What fabulous book cover this is. I’d buy the book purely on the strength of the picture – in fact I just have. The image is a 1901 poster for the British Mutoscope and Biograph Company, taken from the copyright collection of The National Archives. Biograph’s 70mm films were a special feature of the Palace Theatre in London (still active today, currently showing Spamalot), and Biograph programmes generally featured news items – hence the full slogan on the screen (which is obscured on the book cover), ‘The Biograph Reproduces the Latest Events from All Parts of the World’.

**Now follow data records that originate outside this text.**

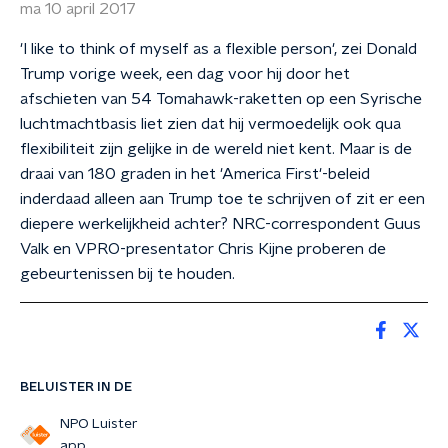
ma 10 april 2017
'I like to think of myself as a flexible person', zei Donald
Trump vorige week, een dag voor hij door het
afschieten van 54 Tomahawk-raketten op een Syrische
luchtmachtbasis liet zien dat hij vermoedelijk ook qua
flexibiliteit zijn gelijke in de wereld niet kent. Maar is de
draai van 180 graden in het 'America First'-beleid
inderdaad alleen aan Trump toe te schrijven of zit er een
diepere werkelijkheid achter? NRC-correspondent Guus
Valk en VPRO-presentator Chris Kijne proberen de
gebeurtenissen bij te houden.
BELUISTER IN DE
NPO Luister
app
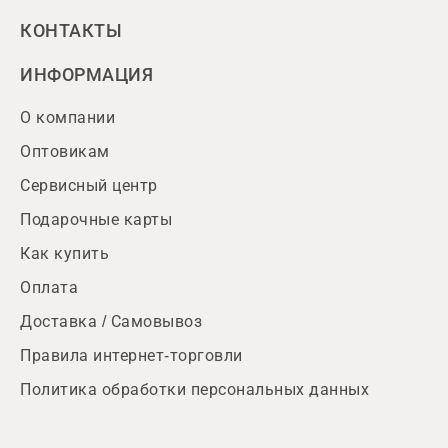
КОНТАКТЫ
ИНФОРМАЦИЯ
О компании
Оптовикам
Сервисный центр
Подарочные карты
Как купить
Оплата
Доставка / Самовывоз
Правила интернет-торговли
Политика обработки персональных данных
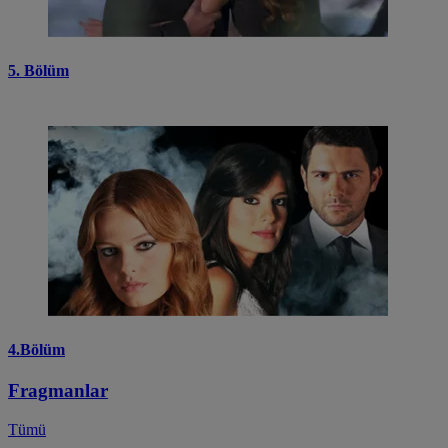
5. Bölüm
4.Bölüm
Fragmanlar
Tümü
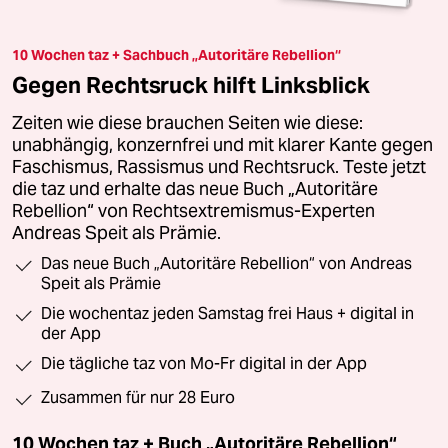
10 Wochen taz + Sachbuch „Autoritäre Rebellion“
Gegen Rechtsruck hilft Linksblick
Zeiten wie diese brauchen Seiten wie diese:
unabhängig, konzernfrei und mit klarer Kante gegen
Faschismus, Rassismus und Rechtsruck. Teste jetzt
die taz und erhalte das neue Buch „Autoritäre
Rebellion“ von Rechtsextremismus-Experten
Andreas Speit als Prämie.
Das neue Buch „Autoritäre Rebellion“ von Andreas
Speit als Prämie
Die wochentaz jeden Samstag frei Haus + digital in
der App
Die tägliche taz von Mo-Fr digital in der App
Zusammen für nur 28 Euro
10 Wochen taz + Buch „Autoritäre Rebellion“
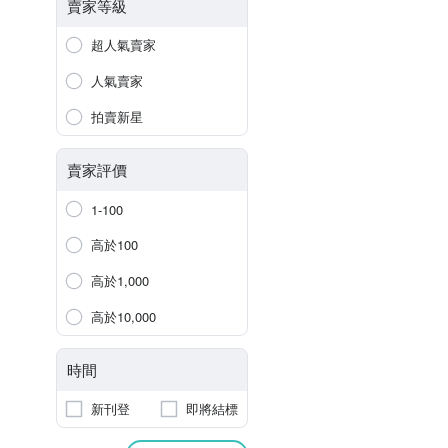
賣家等級
超人氣賣家
人氣賣家
拍賣新星
賣家評價
1-100
高於100
高於1,000
高於10,000
時間
新刊登
即將結標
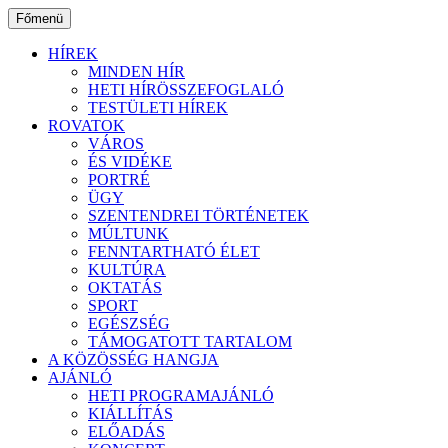
Ugrás
Főmenü
a
tartalomhoz
HÍREK
MINDEN HÍR
HETI HÍRÖSSZEFOGLALÓ
TESTÜLETI HÍREK
ROVATOK
VÁROS
ÉS VIDÉKE
PORTRÉ
ÜGY
SZENTENDREI TÖRTÉNETEK
MÚLTUNK
FENNTARTHATÓ ÉLET
KULTÚRA
OKTATÁS
SPORT
EGÉSZSÉG
TÁMOGATOTT TARTALOM
A KÖZÖSSÉG HANGJA
AJÁNLÓ
HETI PROGRAMAJÁNLÓ
KIÁLLÍTÁS
ELŐADÁS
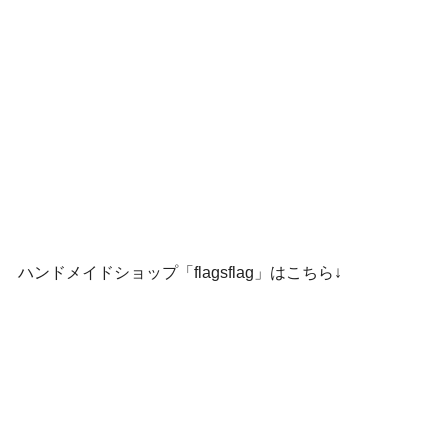
ハンドメイドショップ「flagsflag」はこちら↓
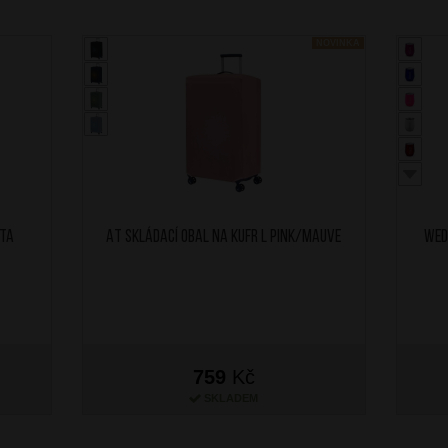
NOVINKA
 TA
AT Skládací obal na kufr L Pink/Mauve
WED
759
Kč
SKLADEM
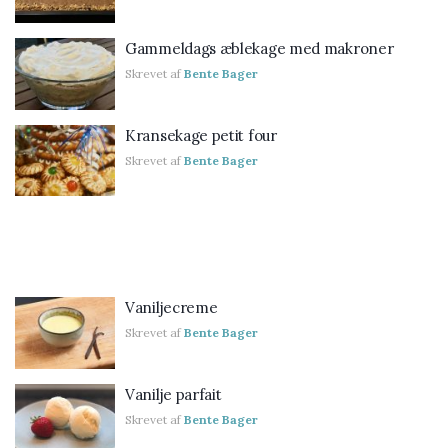
Gammeldags æblekage med makroner
Skrevet af
Bente Bager
Kransekage petit four
Skrevet af
Bente Bager
Vaniljecreme
Skrevet af
Bente Bager
Vanilje parfait
Skrevet af
Bente Bager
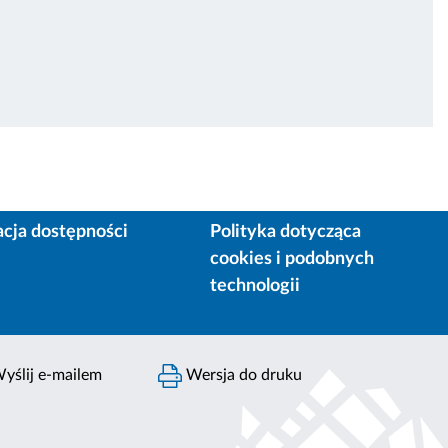
acja dostępności
Polityka dotycząca
cookies i podobnych
technologii
yślij e-mailem
Wersja do druku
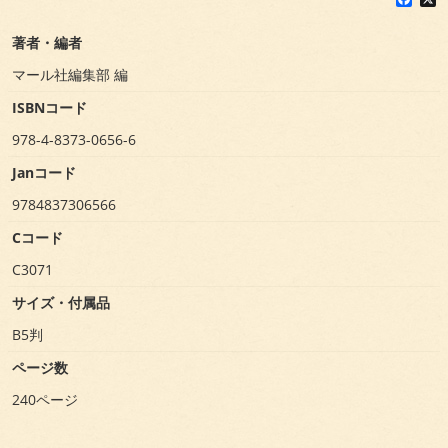
a
c
著者・編者
e
b
マール社編集部 編
o
o
ISBNコード
k
978-4-8373-0656-6
Janコード
9784837306566
Cコード
C3071
サイズ・付属品
B5判
ページ数
240ページ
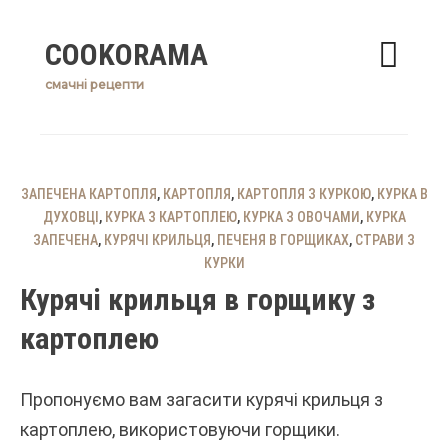
Skip
COOKORAMA
to
content
смачні рецепти
ЗАПЕЧЕНА КАРТОПЛЯ
,
КАРТОПЛЯ
,
КАРТОПЛЯ З КУРКОЮ
,
КУРКА В
ДУХОВЦІ
,
КУРКА З КАРТОПЛЕЮ
,
КУРКА З ОВОЧАМИ
,
КУРКА
ЗАПЕЧЕНА
,
КУРЯЧІ КРИЛЬЦЯ
,
ПЕЧЕНЯ В ГОРЩИКАХ
,
СТРАВИ З
КУРКИ
Курячі крильця в горщику з
картоплею
Пропонуємо вам загасити курячі крильця з
картоплею, використовуючи горщики.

But the book within is no less of a treasure. The subject of The Haunted Gallery: Painting, Photography, Film c.1900 is how the moving picture changed visual culture at the end of nineteenth century. Lynda Nead is an art and cultural historian, whose first foray into film history this is. Although the subtitle implies equal coverage of painting and photography, the motion picture takes centre stage, but is set into new and exciting contexts by demonstrating its effects alongside the whole range of contemporary visual media, including painting, photography, stage magic, the magic lantern, posters and even astronomy.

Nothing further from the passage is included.